The real problem is not the population; it’s finding a hospital willing to have a dental surgery program that provides services through cooperating dentists. Some of the people who require hospital dentistry are Medi-Cal patients and Medi-Cal’s low reimbursement rates often do not cover the cost of services. It’s a losing financial proposition for hospitals and they are backing out, not from providing dental services for Medi-Cal patients but from providing dental surgery programs at all, according to Bughao.

It’s been an odyssey for the dentist and his patients who come to him from all over Northern and Central California. Bughao has worked in 14 facilities, all of which have discontinued their dental surgery programs.

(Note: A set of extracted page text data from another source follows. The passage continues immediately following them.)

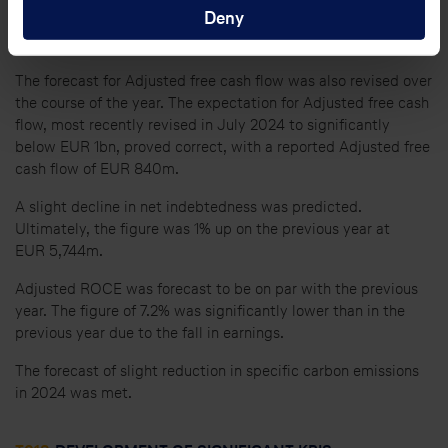
Deny
the level recorded in the previous year, primarily because of
delays in the delivery of new aircraft.
The forecast for Adjusted free cash flow was also revised over
the course of the year. The expectation for Adjusted free cash
flow, most recently revised in July 2024 to significantly
below EUR 1bn, proved correct, with a reported Adjusted free
cash flow of EUR 840m.
A slight decline in net indebtedness was predicted.
Ultimately, the figure was 1% up on the previous year at
EUR 5,744m.
Adjusted ROCE was forecast to be on par with the previous
year. The figure of 7.2% was significantly lower than in the
previous year due to the fall in earnings.
The forecast of slight reduction in specific carbon emissions
in 2024 was met.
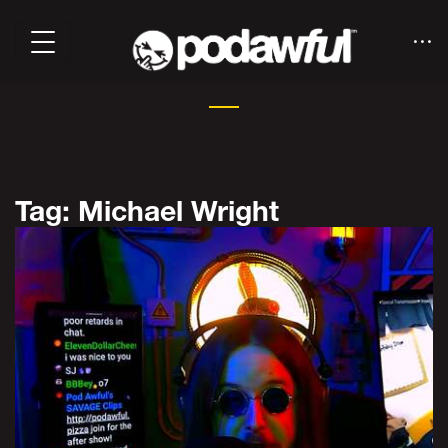
Tag: Michael Wright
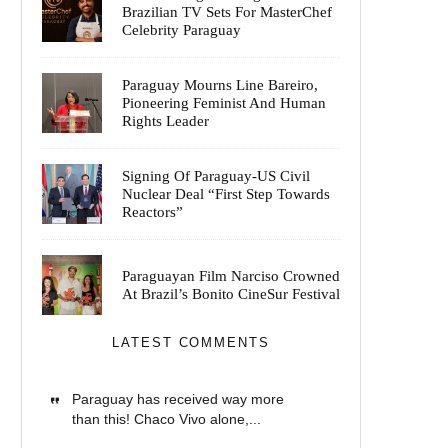
Brazilian TV Sets For MasterChef
Celebrity Paraguay
Paraguay Mourns Line Bareiro,
Pioneering Feminist And Human
Rights Leader
Signing Of Paraguay-US Civil
Nuclear Deal “First Step Towards
Reactors”
Paraguayan Film Narciso Crowned
At Brazil’s Bonito CineSur Festival
LATEST COMMENTS
Paraguay has received way more
than this! Chaco Vivo alone,...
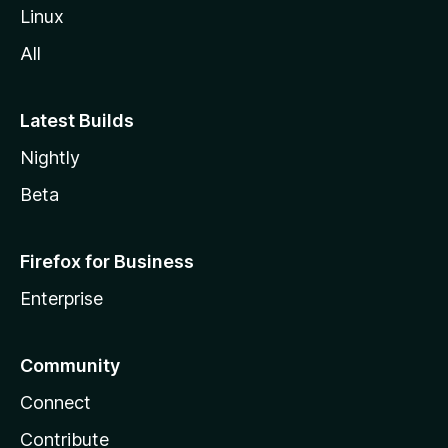
Linux
All
Latest Builds
Nightly
Beta
Firefox for Business
Enterprise
Community
Connect
Contribute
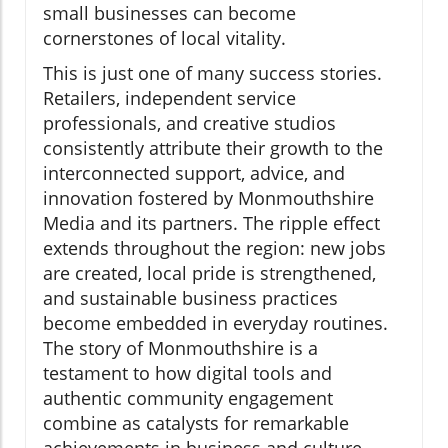
small businesses can become
cornerstones of local vitality.
This is just one of many success stories.
Retailers, independent service
professionals, and creative studios
consistently attribute their growth to the
interconnected support, advice, and
innovation fostered by Monmouthshire
Media and its partners. The ripple effect
extends throughout the region: new jobs
are created, local pride is strengthened,
and sustainable business practices
become embedded in everyday routines.
The story of Monmouthshire is a
testament to how digital tools and
authentic community engagement
combine as catalysts for remarkable
achievements in business and culture.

Sutter Health, the last in the area still providing hospital dental services, recently announced the closure of its dental surgery program as of July 31, creating a crisis of epic proportion for Bughao and his patients.

“This is not a regional thing; it’s a state-wide problem,” said Bughao. “Finding a new hospital to provide dental services is like saying ‘Hey, give me a couple of days a month here so you can lose money on the patients I bring you.’ That’s a hard sell.”

Bughao has approached Barton Hospital in South Lake Tahoe with no result and has yet to talk to Marshall Hospital, but he’s focused now on finding a long-term solution to the problem. For the past several weeks, Bughao has been part of a of group of community health leaders, dentists, anesthesiologists, oral health advocates, regional centers for developmentally disabled and representatives from Sutter Health working with State Senate President Pro Tem Darrell Steinberg to find a solution. On June 23, they were able to delay the closing of Sutter Health’s dental surgery program until September, buying more a little more time.

A long-term solution, said Bughao, would feature increasing Medi-Cal reimbursements. Steinberg is also forming a special task force to develop protocols to establish which special needs patients need to be seen at a hospital and which might be served elsewhere.
“It seems like a simple thing, but medical coverage is very complex,” said Bughao. “There are a lot of issues that need to be smoothed out. I think we will come up with a solution. I can’t see all these agencies just throwing up their hands and giving up. There will be a solution, but I don’t know what it will be.”